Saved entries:
========

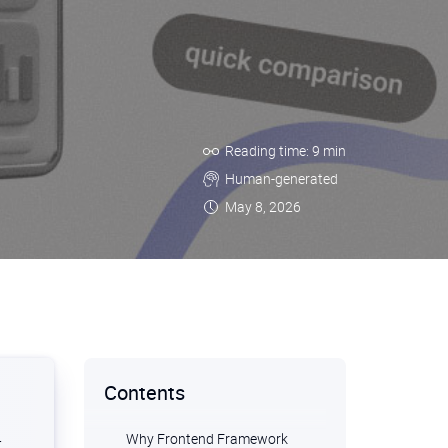
Reading time: 9 min
Human-generated
May 8, 2026
Contents
Why Frontend Framework
r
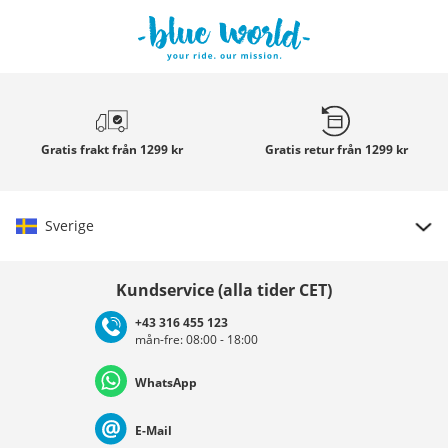
Gratis frakt
från 1299 kr
Gratis retur
från 1299 kr
Sverige
Välj land
Kundservice (alla tider CET)
+43 316 455 123
mån-fre: 08:00 - 18:00
Deutschland
Österreich
Schweiz (Deutsch)
WhatsApp
Suisse (Français)
Svizzera (Italiano)
France
E-Mail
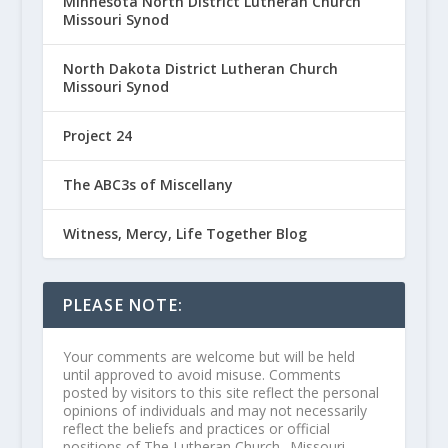
Minnesota North District Lutheran Church
Missouri Synod
North Dakota District Lutheran Church
Missouri Synod
Project 24
The ABC3s of Miscellany
Witness, Mercy, Life Together Blog
PLEASE NOTE:
Your comments are welcome but will be held
until approved to avoid misuse. Comments
posted by visitors to this site reflect the personal
opinions of individuals and may not necessarily
reflect the beliefs and practices or official
positions of The Lutheran Church--Missouri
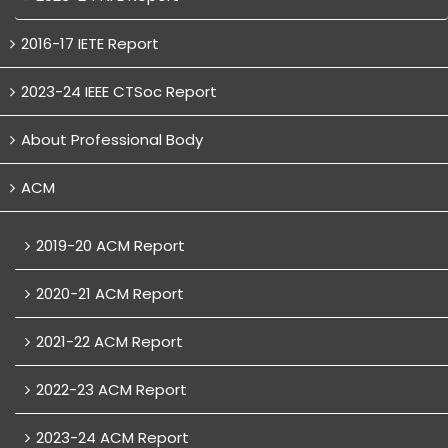
2016-17 IETE Report
2023-24 IEEE CTSoc Report
About Professional Body
ACM
2019-20 ACM Report
2020-21 ACM Report
2021-22 ACM Report
2022-23 ACM Report
2023-24 ACM Report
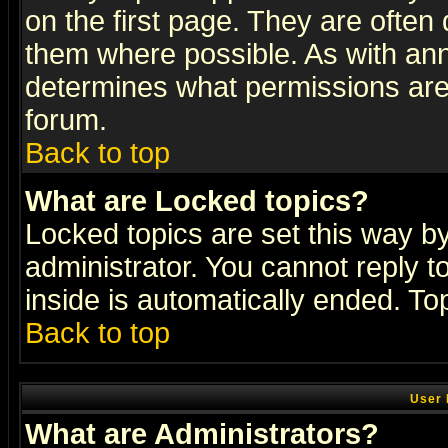
on the first page. They are often
them where possible. As with an
determines what permissions are 
forum.
Back to top
What are Locked topics?
Locked topics are set this way b
administrator. You cannot reply t
inside is automatically ended. T
Back to top
User 
What are Administrators?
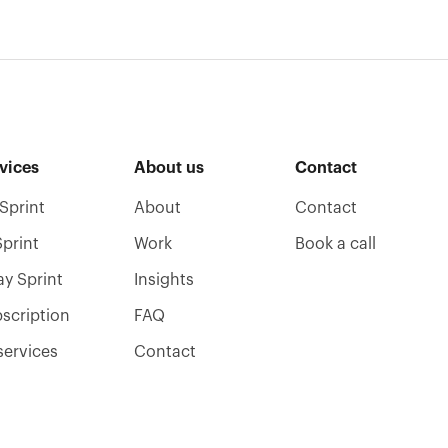
vices
About us
Contact
Sprint
About
Contact
Sprint
Work
Book a call
ay Sprint
Insights
scription
FAQ
 services
Contact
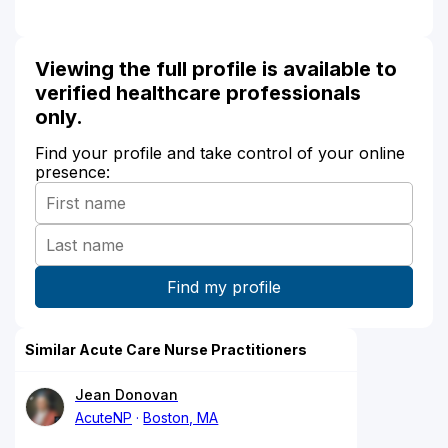
Viewing the full profile is available to
verified healthcare professionals
only.
Find your profile and take control of your online
presence:
Similar Acute Care Nurse Practitioners
Jean Donovan
AcuteNP
Boston, MA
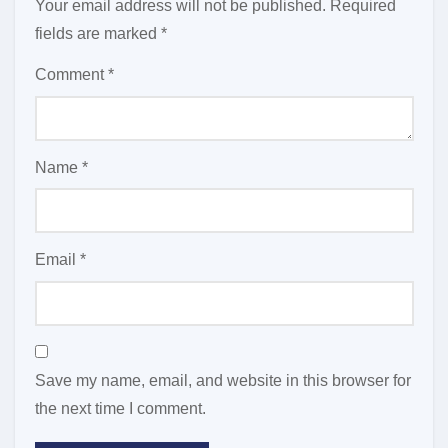
Your email address will not be published.
Required
fields are marked
*
Comment
*
Name
*
Email
*
Save my name, email, and website in this browser for
the next time I comment.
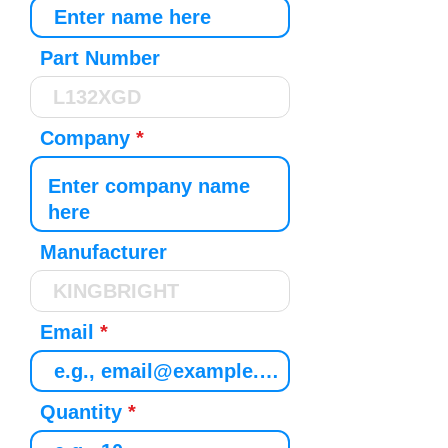
Part Number
Company
Manufacturer
Email
Quantity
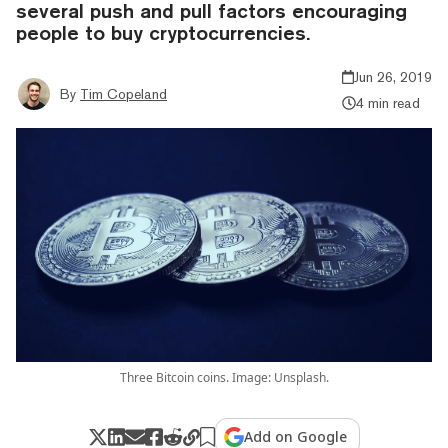
several push and pull factors encouraging
people to buy cryptocurrencies.
Jun 26, 2019
By
Tim Copeland
4 min read
Three Bitcoin coins. Image: Unsplash.
Add on Google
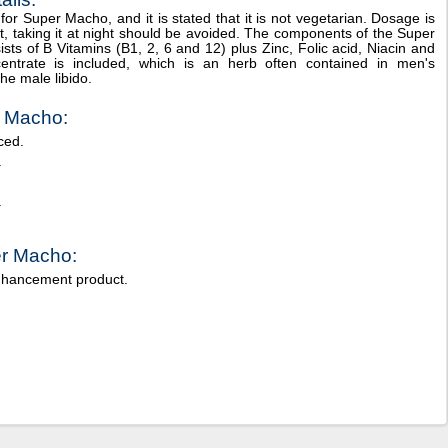
or Super Macho, and it is stated that it is not vegetarian. Dosage is
ant, taking it at night should be avoided. The components of the Super
sts of B Vitamins (B1, 2, 6 and 12) plus Zinc, Folic acid, Niacin and
entrate is included, which is an herb often contained in men's
the male libido.
r Macho:
ced.
.
.
er Macho:
nhancement product.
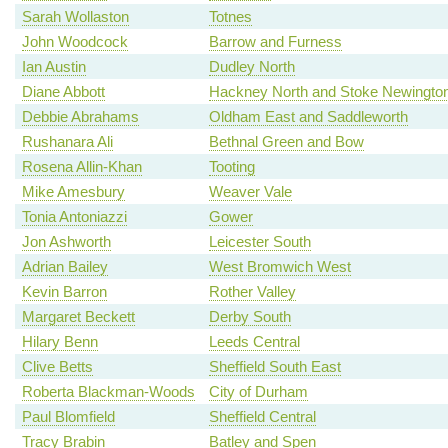
Sarah Wollaston
Totnes
John Woodcock
Barrow and Furness
Ian Austin
Dudley North
Diane Abbott
Hackney North and Stoke Newingto
Debbie Abrahams
Oldham East and Saddleworth
Rushanara Ali
Bethnal Green and Bow
Rosena Allin-Khan
Tooting
Mike Amesbury
Weaver Vale
Tonia Antoniazzi
Gower
Jon Ashworth
Leicester South
Adrian Bailey
West Bromwich West
Kevin Barron
Rother Valley
Margaret Beckett
Derby South
Hilary Benn
Leeds Central
Clive Betts
Sheffield South East
Roberta Blackman-Woods
City of Durham
Paul Blomfield
Sheffield Central
Tracy Brabin
Batley and Spen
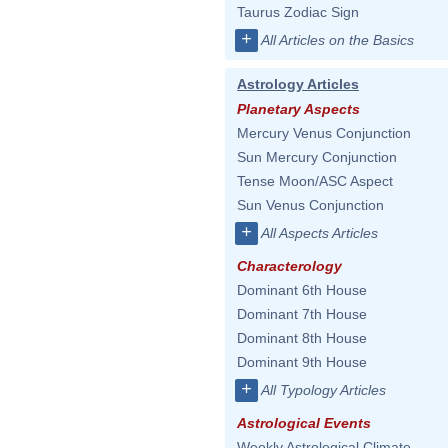
Taurus Zodiac Sign
+
All Articles on the Basics
Astrology Articles
Planetary Aspects
Mercury Venus Conjunction
Sun Mercury Conjunction
Tense Moon/ASC Aspect
Sun Venus Conjunction
+
All Aspects Articles
Characterology
Dominant 6th House
Dominant 7th House
Dominant 8th House
Dominant 9th House
+
All Typology Articles
Astrological Events
Weekly Astrological Climate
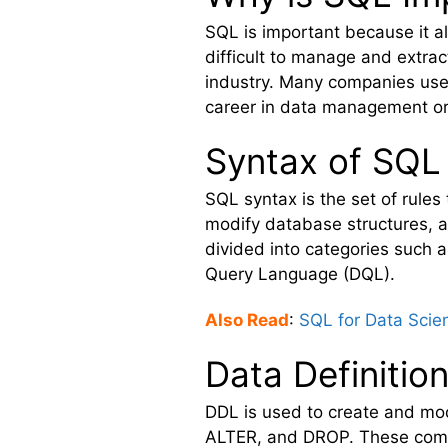
SQL is important because it a
difficult to manage and extrac
industry. Many companies use S
career in data management or
Syntax of SQL
SQL syntax is the set of rul
modify database structures, a
divided into categories such
Query Language (DQL).
Also Read
:
SQL for Data Scie
Data Definiti
DDL is used to create and mo
ALTER, and DROP. These comma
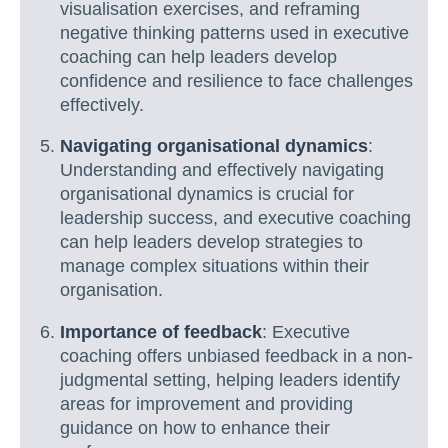
visualisation exercises, and reframing
negative thinking patterns used in executive
coaching can help leaders develop
confidence and resilience to face challenges
effectively.
Navigating organisational dynamics
:
Understanding and effectively navigating
organisational dynamics is crucial for
leadership success, and executive coaching
can help leaders develop strategies to
manage complex situations within their
organisation.
Importance of feedback
: Executive
coaching offers unbiased feedback in a non-
judgmental setting, helping leaders identify
areas for improvement and providing
guidance on how to enhance their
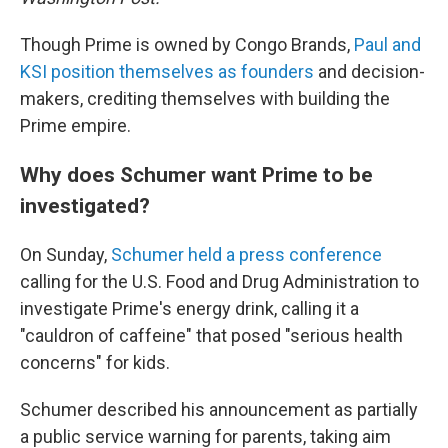
Though Prime is owned by Congo Brands,
Paul and
KSI position themselves as founders
and decision-
makers, crediting themselves with building the
Prime empire.
Why does Schumer want Prime to be
investigated?
On Sunday,
Schumer held a press conference
calling for the U.S. Food and Drug Administration to
investigate Prime's energy drink, calling it a
"cauldron of caffeine" that posed "serious health
concerns" for kids.
Schumer described his announcement as partially
a public service warning for parents, taking aim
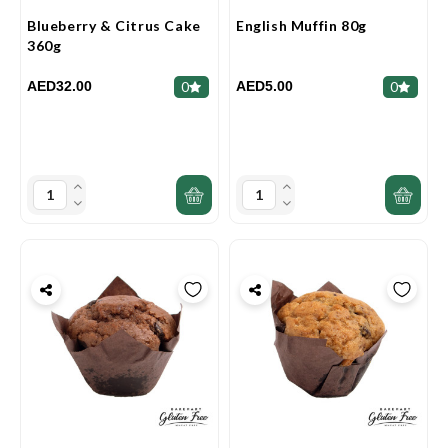
Blueberry & Citrus Cake
English Muffin 80g
360g
AED32.00
AED5.00
0
0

========

* _TO DO_
Leaving out every picture, copy exactly the lines from the one that contains "Roberta Blackman-Woods" through the end of the entries above.

* _PROBLEM SOLUTION_
Roberta Blackman-Woods
City of Durham
Paul Blomfield
Sheffield Central
Tracy Brabin
Batley and Spen
Taurus Zodiac Sign
+
All Articles on the Basics
Astrology Articles
Planetary Aspects
Mercury Venus Conjunction
Sun Mercury Conjunction
Tense Moon/ASC Aspect
Sun Venus Conjunction
+
All Aspects Articles
Characterology
Dominant 6th House
Dominant 7th House
Dominant 8th House
Dominant 9th House
+
All Typology Articles
Astrological Events
Weekly Astrological Climate
SQL is important because it a
difficult to manage and extrac
industry. Many companies use S
career in data management or
Syntax of SQL
SQL syntax is the set of rul
modify database structures, a
divided into categories such
Query Language (DQL).
Also Read
:
SQL for Data Scie
Data Definiti
DDL is used to create and mo
ALTER, and DROP. These comma
visualisation exercises, and reframing
negative thinking patterns used in executive
coaching can help leaders develop
confidence and resilience to face challenges
effectively.
Navigating organisational dynamics
:
Understanding and effectively navigating
organisational dynamics is crucial for
leadership success, and executive coaching
can help leaders develop strategies to
manage complex situations within their
organisation.
Importance of feedback
: Executive
coaching offers unbiased feedback in a non-
judgmental setting, helping leaders identify
areas for improvement and providing
guidance on how to enhance their
Though Prime is owned by Congo Brands,
Paul and
KSI position themselves as founders
and decision-
makers, crediting themselves with building the
Prime empire.
Why does Schumer want Prime to be
investigated?
On Sunday,
Schumer held a press conference
calling for the U.S. Food and Drug Administration to
investigate Prime's energy drink, calling it a
"cauldron of caffeine" that posed "serious health
concerns" for kids.
Schumer described his announcement as partially
a public service warning for parents, taking aim
Blueberry & Citrus Cake
English Muffin 80g
360g
AED32.00
AED5.00
0
0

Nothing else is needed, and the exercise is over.